Las cuatro anomalías de la democracia española
Falta de control de la monarquía, opacidad de las administraciones, exceso de cargos de libre designación y penas de cárcel para los abusos en materia de libertad de expresión
Por
Ignacio Cembrero
17/02/2021 – 19h.
España es una democracia plena y la ministra de Asuntos Exteriores, Arancha González Laya, se lo ha recordado a su homólogo ruso, Serguéi Lavrov, mientras la vicepresidenta primera, Carmen Calvo, hacía otro tanto con el vicepresidente segundo, Pablo Iglesias. Para el líder de Podemos en España “no hay una situación de plena normalidad política y democrática”, según declaró al diario 'Ara'.
En los índices de calidad democrática que miden algunos 'think tanks' y fundaciones, desde el británico Economist Intelligence Unit hasta el estadounidense Freedom House, España sale siempre muy bien parada. Se sitúa incluso, a veces, por delante de algunos países europeos como Francia con una larga tradición democrática comparada con las cuatro décadas de España.

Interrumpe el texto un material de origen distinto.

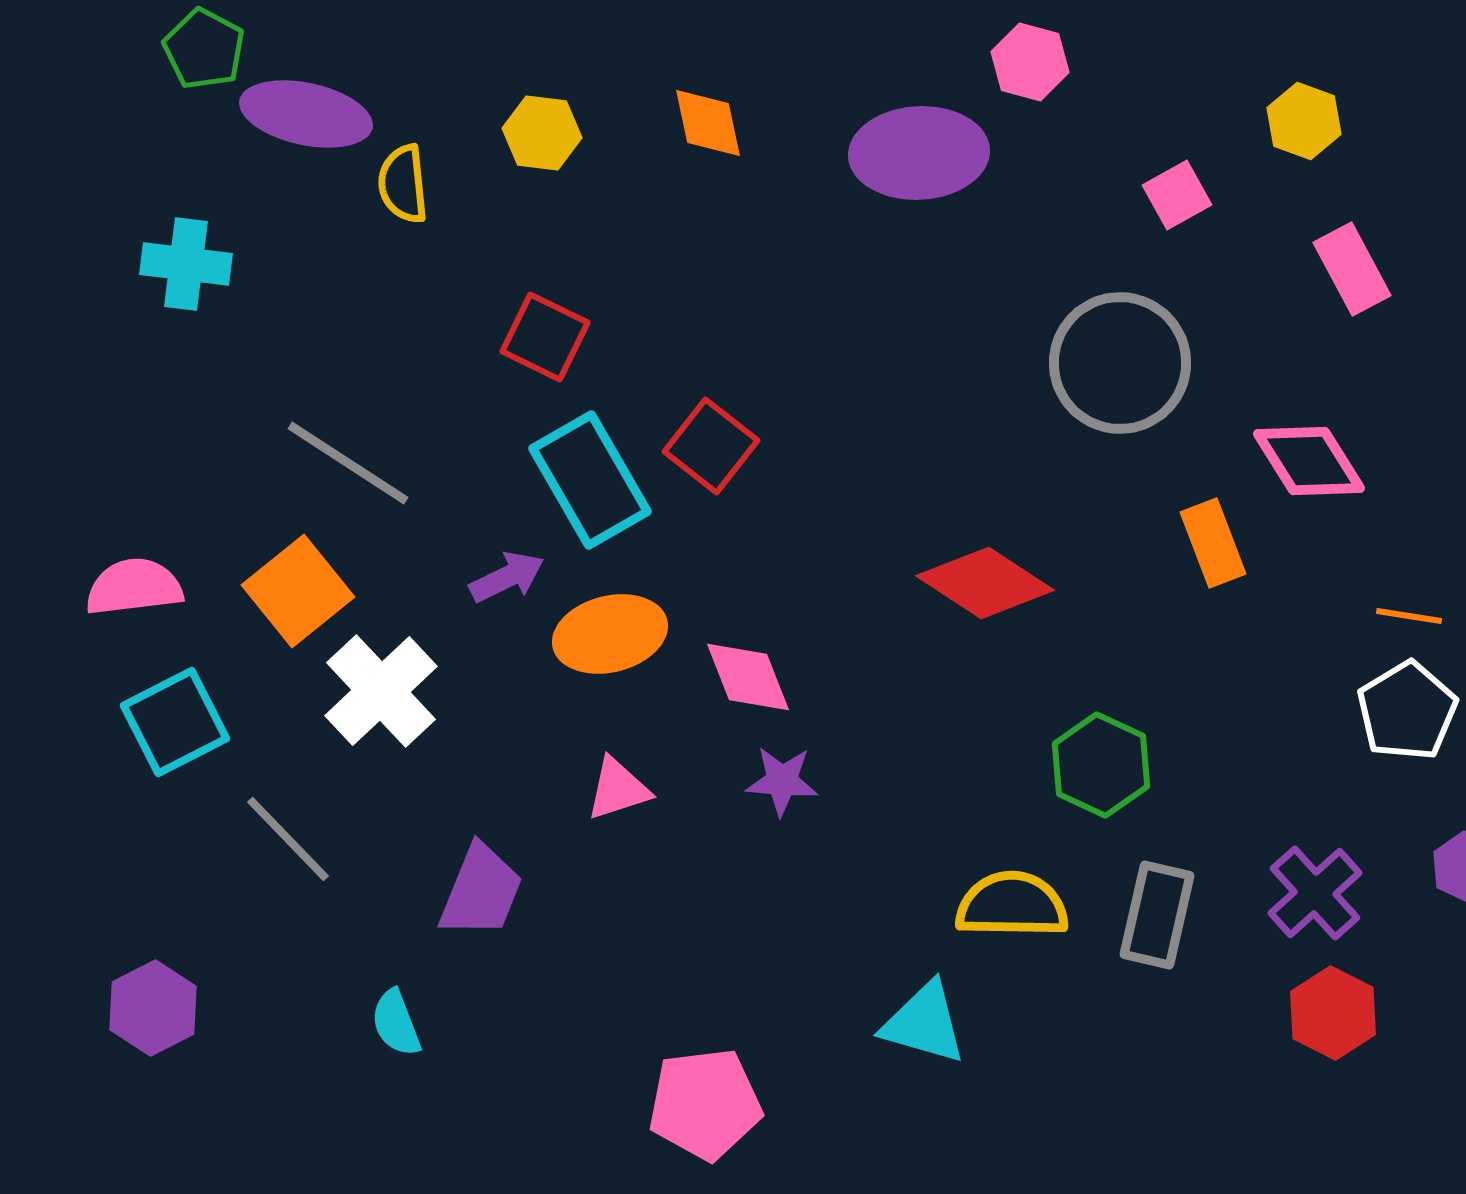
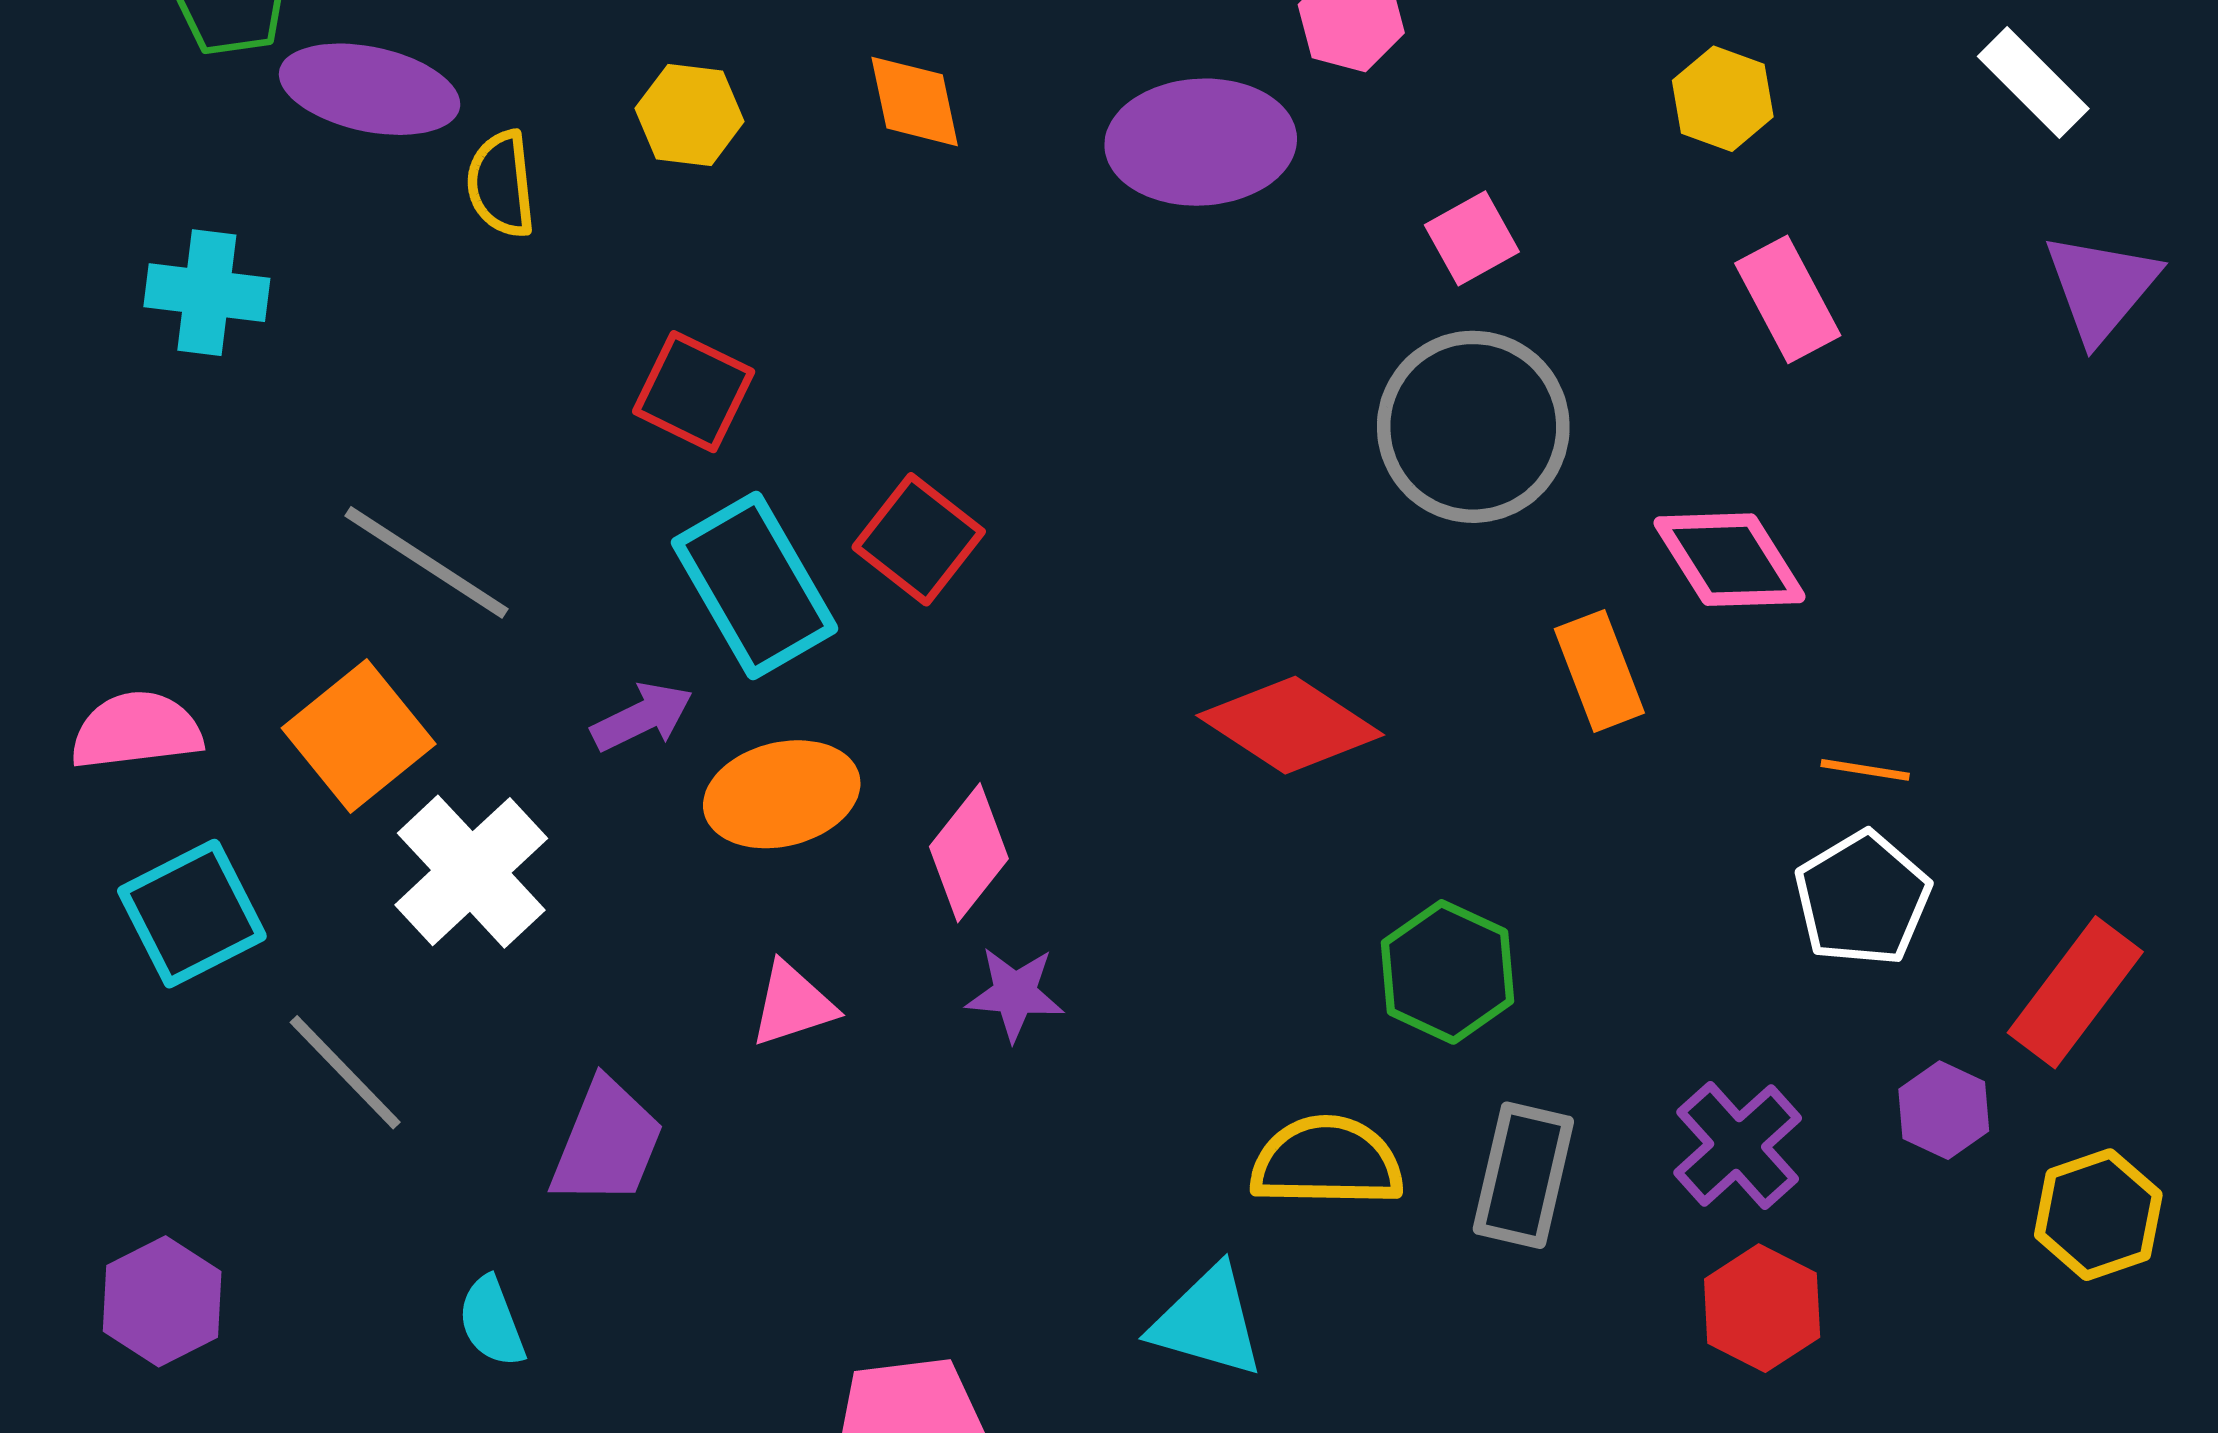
pink square: (1177, 195) -> (1472, 238), moved
pink diamond: (748, 677) -> (969, 853), turned 60

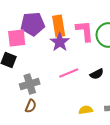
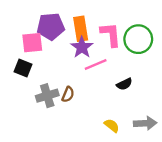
pink line: (69, 73) -> (96, 65), moved
brown semicircle: (31, 106) -> (68, 94), moved
yellow semicircle: (86, 110) -> (112, 126), turned 48

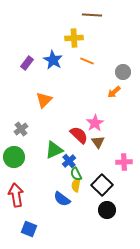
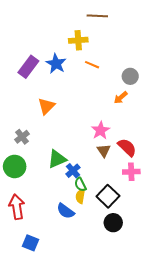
purple rectangle: (27, 63) -> (28, 67), size x1.5
red semicircle: (79, 135) -> (127, 147), moved

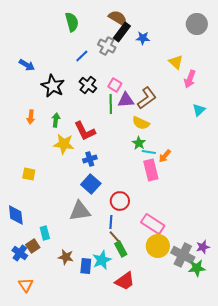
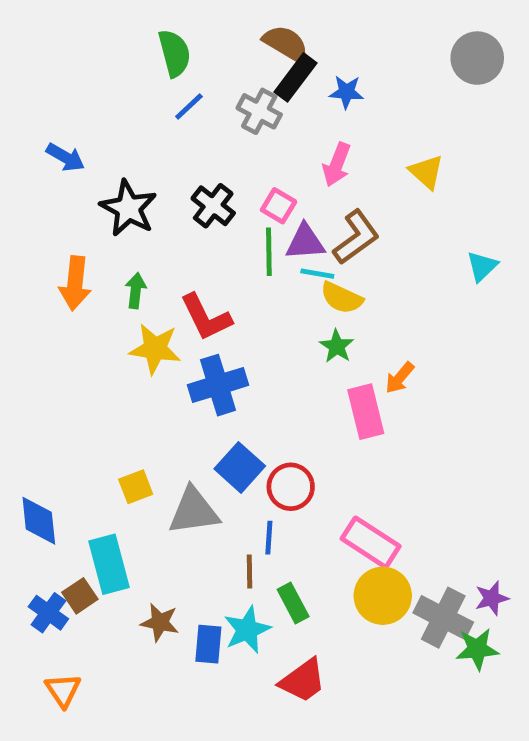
blue line: (82, 56) -> (189, 106), moved
yellow triangle: (176, 62) -> (426, 172), moved
pink arrow: (190, 79) -> (337, 165), moved
orange arrow: (31, 117) -> (75, 283), size x1.5
cyan line: (149, 152) -> (317, 274), moved
blue cross: (90, 159) -> (218, 385), size x1.6
yellow square: (29, 174) -> (136, 487), moved, turned -32
blue square: (91, 184) -> (240, 467), moved
cyan rectangle: (45, 233) -> (109, 564), size x1.6
brown line: (115, 237) -> (250, 572), moved, turned 40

La democracia española es, sin embargo, mejorable. Si se la compara con las del pelotón de cabeza, en su mayoría escandinavas, adolece de cuatro defectos que no enturbian la plena normalidad. El primero de ellos es que el código penal castiga con penas de cárcel los “excesos” en materia de libertad de expresión. El Ministerio de Justicia tiene intención de enmendarlo, según anunció el lunes, para que las penas sean multas y no privativas de libertad.
Los otros tres menoscabos de la democracia no están, ni mucho menos, a punto de corregirse. El primero es la ausencia de control de la jefatura del Estado por parte de las Cortes, una labor que sí desempeñan, en mayor o menor medida, los parlamentos de las otras monarquías europeas. Los intentos de Podemos y de los nacionalistas de ejercer algún grado de control han sido rechazados por el PSOE y el centroderecha. Por algo Herman Matthijs, profesor de la VUB (universidad pública de bruselas) y experto en monarquías, sostiene que la española “es la más opaca” de Europa —ni siquiera se conoce con precisión su presupuesto real— aunque no a gran distancia de la demás.
Da envidia, por ejemplo, leer el informe encargado por el primer ministro de Luxemburgo, Xavier Bettel, sobre la monarquía en su país y presentado ante el Parlamento en enero de 2020. Deja en muy mal lugar a la gran duquesa María Teresa que, pese a no ostentar ninguna función, lleva con poco acierto la política de recursos humanos de la institución.
El segundo gran defecto es la falta de transparencia del conjunto de las administraciones empezando por la del Estado. Quedó de nuevo puesto en manifiesto cuando el Gobierno se negó, la semana pasada, a divulgar el informe del Consejo de Estado que acompaña al decreto-ley de los fondos europeos. Legalmente no estaba obligado, pero no está de más conocer la opinión de esa institución.
En España los periodistas recurren al Portal de Transparencia o a las preguntas parlamentarias, de los diputados y senadores que se prestan a ello, para obtener información rutinaria que los gabinetes de comunicación de los ministerios no les facilitan. No siempre da resultado. Al diputado de Bildu, Jon Iñarritu, el Ministerio del Interior rehusó, por ejemplo, contestarle cuáles eran las nacionalidades de los inmigrantes irregulares llegados a España en 2020. En la web de Interior de Italia había, incluso cuando su titular era el ultraderechista Matteo Salvini, mucha más información sobre inmigración que en la de Fernando Grande-Marlaska.
En esta legislatura la situación ha empeorado porque ni siquiera se ha constituido, a causa de los vetos cruzados entre partidos políticos, la Comisión de gastos reservados del Congreso. Tampoco es que en esa comisión, prevista por el reglamento, los ministros que manejan esos dineros se explayaran dando explicaciones, pero desde hace más de un año se libran por completo de esa obligación.
La ley de transparencia, aprobada en 2013, se quedó desde un principio corta en comparación con algunos de nuestros vecinos. No prevé sanciones para quienes la incumplan, no obliga a justificarse a quienes no contesten y, sobre todo, no abarca a las administraciones autonómicas ni a los ayuntamientos. La ley de secretos oficiales, vigente desde hace 53 años, impide además, en la práctica, desclasificar cualquier documento, algo insólito en Europa. Los historiadores en España juegan con desventaja.